WHAT TO PRODUCE: An exact transcript of every entry is required, without any of the pictures.

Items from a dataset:
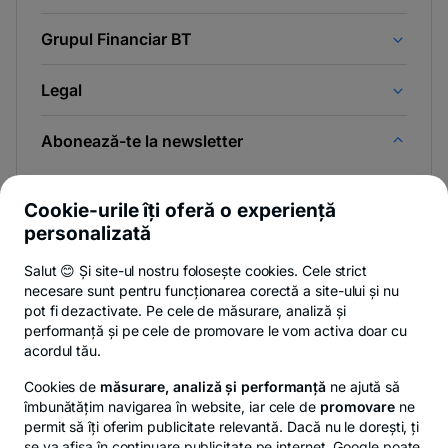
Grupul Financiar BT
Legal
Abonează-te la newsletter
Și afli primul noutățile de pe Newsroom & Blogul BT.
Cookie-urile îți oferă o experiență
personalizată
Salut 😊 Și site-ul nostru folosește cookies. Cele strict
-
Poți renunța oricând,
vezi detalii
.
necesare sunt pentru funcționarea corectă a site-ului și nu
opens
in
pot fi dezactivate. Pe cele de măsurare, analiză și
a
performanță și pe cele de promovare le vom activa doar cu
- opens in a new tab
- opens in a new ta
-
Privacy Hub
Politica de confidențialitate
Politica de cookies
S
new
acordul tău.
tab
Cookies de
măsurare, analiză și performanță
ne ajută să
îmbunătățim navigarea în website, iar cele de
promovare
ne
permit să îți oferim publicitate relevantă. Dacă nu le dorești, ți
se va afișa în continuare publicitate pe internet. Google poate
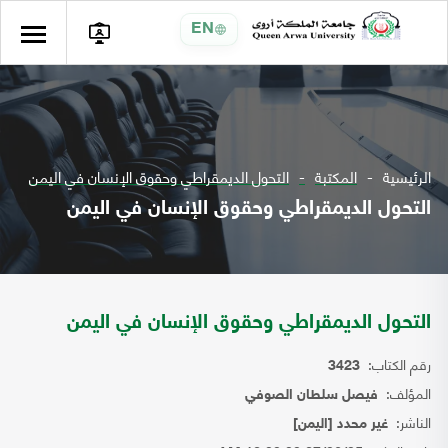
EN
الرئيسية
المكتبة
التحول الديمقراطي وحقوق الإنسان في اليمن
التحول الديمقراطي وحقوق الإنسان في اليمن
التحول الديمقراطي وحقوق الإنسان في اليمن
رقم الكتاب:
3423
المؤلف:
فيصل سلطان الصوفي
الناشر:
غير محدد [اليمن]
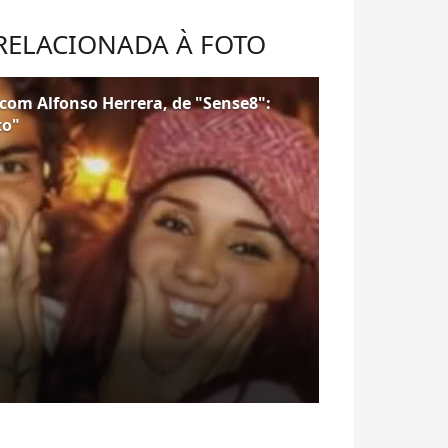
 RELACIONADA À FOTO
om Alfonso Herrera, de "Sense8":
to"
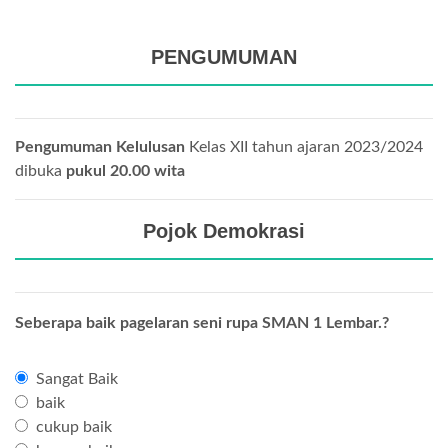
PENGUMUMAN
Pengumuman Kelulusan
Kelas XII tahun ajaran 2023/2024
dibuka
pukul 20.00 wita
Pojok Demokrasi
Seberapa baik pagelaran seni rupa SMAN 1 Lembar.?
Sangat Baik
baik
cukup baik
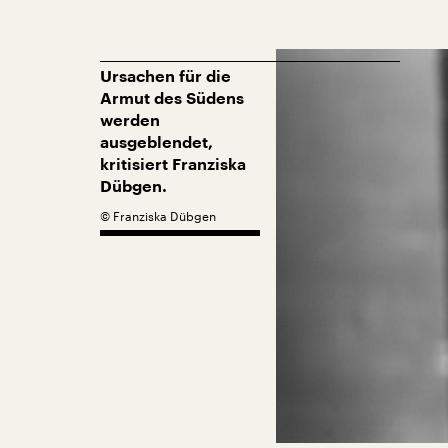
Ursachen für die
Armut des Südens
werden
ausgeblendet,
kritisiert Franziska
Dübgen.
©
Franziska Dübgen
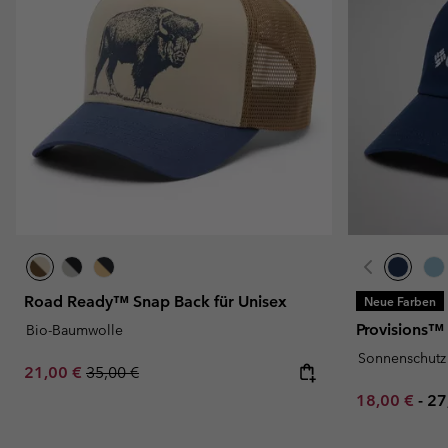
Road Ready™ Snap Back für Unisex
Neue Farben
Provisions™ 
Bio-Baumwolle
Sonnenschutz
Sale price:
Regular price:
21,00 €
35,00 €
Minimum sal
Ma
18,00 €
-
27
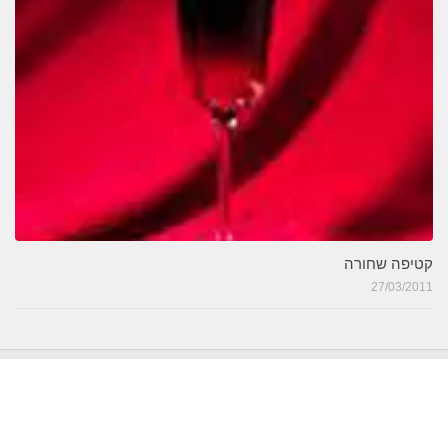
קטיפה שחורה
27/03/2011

EXERCISE OUTPUT:
Grupul Financiar BT
Legal
Abonează-te la newsletter
Și afli primul noutățile de pe Newsroom & Blogul BT.
Cookie-urile îți oferă o experiență
personalizată
Salut 😊 Și site-ul nostru folosește cookies. Cele strict
-
Poți renunța oricând,
vezi detalii
.
necesare sunt pentru funcționarea corectă a site-ului și nu
opens
in
pot fi dezactivate. Pe cele de măsurare, analiză și
a
performanță și pe cele de promovare le vom activa doar cu
- opens in a new tab
- opens in a new ta
-
Privacy Hub
Politica de confidențialitate
Politica de cookies
S
new
acordul tău.
tab
Cookies de
măsurare, analiză și performanță
ne ajută să
îmbunătățim navigarea în website, iar cele de
promovare
ne
permit să îți oferim publicitate relevantă. Dacă nu le dorești, ți
se va afișa în continuare publicitate pe internet. Google poate
EN
الرئيسية
المكتبة
التحول الديمقراطي وحقوق الإنسان في اليمن
التحول الديمقراطي وحقوق الإنسان في اليمن
التحول الديمقراطي وحقوق الإنسان في اليمن
رقم الكتاب:
3423
المؤلف:
فيصل سلطان الصوفي
الناشر:
غير محدد [اليمن]
 RELACIONADA À FOTO
om Alfonso Herrera, de "Sense8":
to"
PENGUMUMAN
Pengumuman Kelulusan
Kelas XII tahun ajaran 2023/2024
dibuka
pukul 20.00 wita
Pojok Demokrasi
Seberapa baik pagelaran seni rupa SMAN 1 Lembar.?
Sangat Baik
baik
cukup baik
Ursachen für die
Armut des Südens
werden
ausgeblendet,
kritisiert Franziska
Dübgen.
©
Franziska Dübgen
Road Ready™ Snap Back für Unisex
Neue Farben
Provisions™ 
Bio-Baumwolle
Sonnenschutz
Sale price:
Regular price:
21,00 €
35,00 €
Minimum sal
Ma
18,00 €
-
27
קטיפה שחורה
27/03/2011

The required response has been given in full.